BTIG analyst Timothy Chiang predicted investors would "key in" particularly on the IBS-C results. In an August report, he appreciated the drug's unique mechanism of action and said that, "in our view, tenapanor could be a meaningful new potential treatment for patients suffering from hyperphosphatemia and IBS-C. We believe both of these segments are sizeable market opportunities, with most of the treatments for hyperphosphatemia requiring patients to take a significant number of pills on a daily basis."
In February, Ardelyx disclosed phase III data with tenapanor for hyperphosphatemia in patients with end-stage renal disease who are on dialysis. The experiment met its primary endpoint and was generally well-tolerated, with the responder population (n=80 out of 164) turning up a mean reduction in serum phosphorus from baseline to the end of the eight-week treatment period of 2.56 mg/dL, with a reduction of up to 5.7 mg/dL. In the group, 33 percent of patients had a reduction in serum phosphorus of greater than 3 mg/dL. The study demonstrated a statistically significant difference in serum phosphorus levels from the end of the period to the end of the four-week randomized withdrawal period between the tenapanor-treated group and the placebo-treated group in the responder patient population (mean -1.01 mg/dL, median of -1.3 mg/dL) and met its primary endpoint (95 percent CI -1.44, -0.21; LS mean -0.82 mg/dL; p=0.01). Only 7.8 percent of patients discontinued treatment due to GI side effects. (See BioWorld Today, Feb. 16, 2017.)

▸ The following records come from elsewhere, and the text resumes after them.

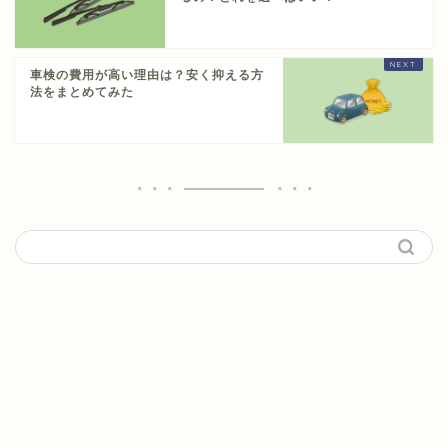
車検の費用が高い理由は？安く抑える方
法をまとめてみた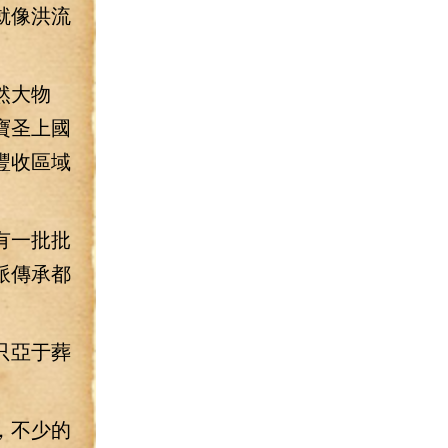
就像洪流
然大物
寶圣上國
豐收區域
有一批批
派傳承都
只亞于葬
，不少的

In IBS-C, May brought data from the first phase III study. Ardelyx said the trial achieved statistical significance for the primary endpoint and seven of eight secondary endpoints. The primary endpoint, the CRR for six of 12 weeks, showed that a greater proportion of tenapanor-treated patients compared to placebo-treated patients (27 percent vs. 18.7 percent, p=0.02) had at least a 30 percent reduction in abdominal pain and an increase of one or more CSBMs in the same week for at least six of the 12 weeks of the treatment period. Wall Street was less than satisfied, and shares lost 39 percent of their value that day.

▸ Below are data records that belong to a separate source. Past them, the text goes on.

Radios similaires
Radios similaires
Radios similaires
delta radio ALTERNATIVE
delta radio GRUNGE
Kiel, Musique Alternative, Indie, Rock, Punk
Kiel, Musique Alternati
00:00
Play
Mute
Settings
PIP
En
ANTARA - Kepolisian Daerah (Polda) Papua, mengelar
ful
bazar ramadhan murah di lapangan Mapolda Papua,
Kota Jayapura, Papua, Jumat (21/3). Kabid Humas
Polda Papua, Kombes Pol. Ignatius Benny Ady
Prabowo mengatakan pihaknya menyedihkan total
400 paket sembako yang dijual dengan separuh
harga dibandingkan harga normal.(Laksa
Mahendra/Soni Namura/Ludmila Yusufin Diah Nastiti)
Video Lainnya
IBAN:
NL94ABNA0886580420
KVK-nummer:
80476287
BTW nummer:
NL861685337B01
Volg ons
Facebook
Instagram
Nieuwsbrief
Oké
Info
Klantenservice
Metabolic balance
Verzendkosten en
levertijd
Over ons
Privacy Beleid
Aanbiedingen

Asked about the prospect of an advisory committee meeting to evaluate tenapanor, Rosenbaum said, "I do not expect it to happen." The FDA has provided clear guidance regarding what's needed in IBS-C, and in more 1,800 people treated "no safety issues at all" have cropped up. Adcoms are usually sparked by "equivocal results or some safety issues, but this is very straightforward," in his view.
But CEO Raab said Wednesday that, based on data that Ardelyx had before the latest results from T3MPO-2, he was confident that the company will have no trouble finding a partner for tenapanor. He is also convinced "that we do not need the kind of sales force you see Allergan and Ironwood deploying. That's roughly 1,500 people. If you look at the Ironwood-alone sales force, it's about 200 to 300 people," which "is the appropriate sizing that you need to have significant penetration. There are plenty of potential partners with whom we've begun addressing the opportunity."
Ardelyx also has done extensive market research, he said, and the direct-to-consumer advertising that Ironwood and Allergan have undertaken "only benefits us."